ISHN Chief Editor Dave Johnson
dave johnson

Note: This is an excerpt of the Executive Summary of this year's ISHN White Paper study. The full data set will be available soon.

The first thing we noticed in this year’s annual White Paper EHS State of the Nation reader survey was age. It could be that morbid mindset that seems to settle in with age: the older you get the more you tend to check ages. Take to reading the obits. Anyway, how does the number 54 strike you? That’s the median age of survey respondents.

It puts EHS pros fairly high up there in the “thinning and graying” ranks. Consider: the median age in the U.S. labor force is 41. Median age for physicians: 49. Median age for chemists: 47 and falling fast.
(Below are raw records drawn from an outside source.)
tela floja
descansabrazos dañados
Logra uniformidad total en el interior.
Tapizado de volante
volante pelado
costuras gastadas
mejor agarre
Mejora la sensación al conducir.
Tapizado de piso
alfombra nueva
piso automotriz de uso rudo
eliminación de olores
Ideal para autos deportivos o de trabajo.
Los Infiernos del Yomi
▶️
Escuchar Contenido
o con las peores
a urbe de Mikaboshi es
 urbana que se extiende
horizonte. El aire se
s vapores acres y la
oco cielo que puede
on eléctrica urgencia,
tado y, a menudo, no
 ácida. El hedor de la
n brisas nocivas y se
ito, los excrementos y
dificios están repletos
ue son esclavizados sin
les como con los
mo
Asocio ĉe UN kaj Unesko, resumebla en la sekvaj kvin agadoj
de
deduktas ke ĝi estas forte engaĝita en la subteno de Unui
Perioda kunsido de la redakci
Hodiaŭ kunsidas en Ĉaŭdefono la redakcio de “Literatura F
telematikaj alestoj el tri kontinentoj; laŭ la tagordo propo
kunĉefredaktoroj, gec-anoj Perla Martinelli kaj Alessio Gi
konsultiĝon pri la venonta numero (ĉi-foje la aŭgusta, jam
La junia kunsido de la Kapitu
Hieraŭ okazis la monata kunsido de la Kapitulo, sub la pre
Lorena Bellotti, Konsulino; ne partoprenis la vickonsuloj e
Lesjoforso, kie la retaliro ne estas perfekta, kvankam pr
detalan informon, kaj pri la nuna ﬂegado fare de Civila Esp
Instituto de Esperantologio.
Median age for mathematicians: 40. Median age for journalists: 41 (Little wonder the idea of Botox® treatment flashes to mind when I amble around the corridors of HQ). Median age for a construction worker: 40. No state in the union has a median age for public school teachers above 50. Try out these medians for teachers: CA (43); NY (41); PA (43); AZ (44); Texas (43).

In fact, the White Paper results show that four out of every ten EHS pros (42%) is age 55-64. More than three-quarters (76%) of the EHS Nation consists of pros between ages 45 to 64 years.

Now let’s back up. How does this decidedly middle-aged demographic impact the EHS landscape.

The payback

One of the benefits: income should expand with waistlines. $79,000 is the median salary of the White Paper respondents. That’s far better than the U.S. worker median salary of $41,000.

Almost four in ten EHS pros (38%) have annual salaries of $90,000 or more. That could represent executive VPs at the top of the career ladder, certain consultants making good money as expert witnesses, or the survival of the fittest in pared-down one-person EHS departments.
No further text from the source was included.